Top of DATASET EXTRACT
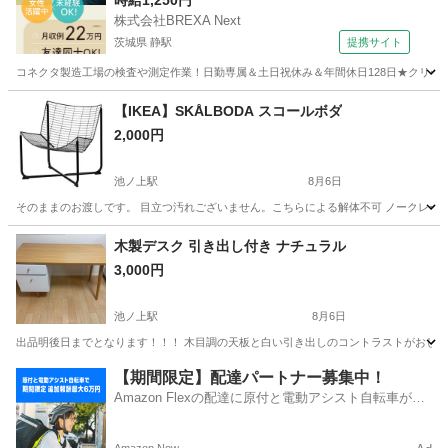
時給1,250円
株式会社BREXA Next
茨城県 静駅
提携サイト
コネクタ製造工場の検査や測定作業！日勤専属＆土日祝休み＆年間休日128日★クリーン
茨城
常陸大宮市
静駅
その他
【IKEA】SKÅLBODA スコールボダ
2,000円
池ノ上駅
8月6日
そのままのお渡しです。 目立つ汚れございません。こちらによる解体不可 ノークレー
東京
世田谷区
池ノ上駅
椅子
IKEA
木製デスク 引き出し付き ナチュラル
3,000円
池ノ上駅
8月6日
出品明後日までとなります！！！ 木目調の天板と白い引き出しのコントラストがおしゃれなデスク
東京
世田谷区
池ノ上駅
テーブル
【期間限定】配達パートナー募集中！
Amazon Flexの配達に原付と電動アシスト自転車が登
場！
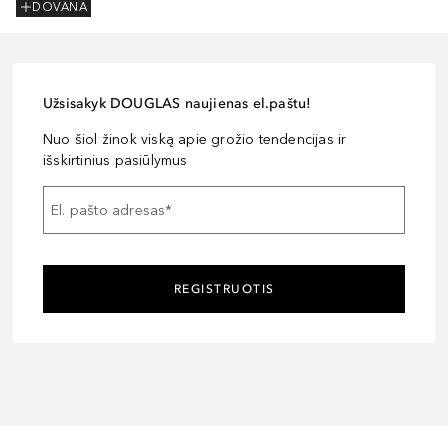
DOVANA
Užsisakyk DOUGLAS naujienas el.paštu!
Nuo šiol žinok viską apie grožio tendencijas ir
išskirtinius pasiūlymus
El. pašto adresas
*
REGISTRUOTIS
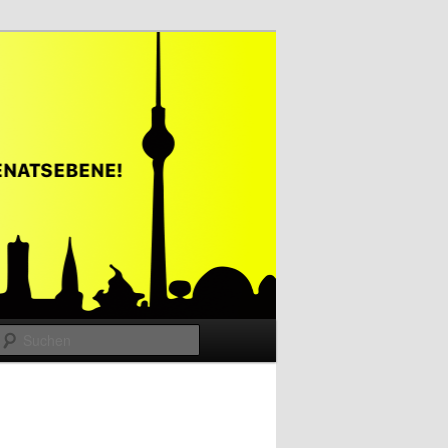
Suchen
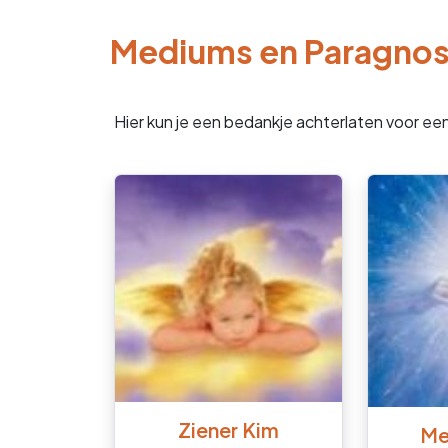
Mediums en Paragno
Hier kun je een bedankje achterlaten voor ee
Ziener Kim
Me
Bottom of DATASET EXTRACT
Copy the records exactly, minus any pictures.

■ **ANSWER**
時給1,250円
株式会社BREXA Next
茨城県 静駅
提携サイト
コネクタ製造工場の検査や測定作業！日勤専属＆土日祝休み＆年間休日128日★クリーン
茨城
常陸大宮市
静駅
その他
【IKEA】SKÅLBODA スコールボダ
2,000円
池ノ上駅
8月6日
そのままのお渡しです。 目立つ汚れございません。こちらによる解体不可 ノークレー
東京
世田谷区
池ノ上駅
椅子
IKEA
木製デスク 引き出し付き ナチュラル
3,000円
池ノ上駅
8月6日
出品明後日までとなります！！！ 木目調の天板と白い引き出しのコントラストがおしゃれなデスク
東京
世田谷区
池ノ上駅
テーブル
【期間限定】配達パートナー募集中！
Amazon Flexの配達に原付と電動アシスト自転車が登
場！
DOVANA
Užsisakyk DOUGLAS naujienas el.paštu!
Nuo šiol žinok viską apie grožio tendencijas ir
išskirtinius pasiūlymus
El. pašto adresas
*
REGISTRUOTIS
Suchen
Mediums en Paragno
Hier kun je een bedankje achterlaten voor ee
Ziener Kim
Me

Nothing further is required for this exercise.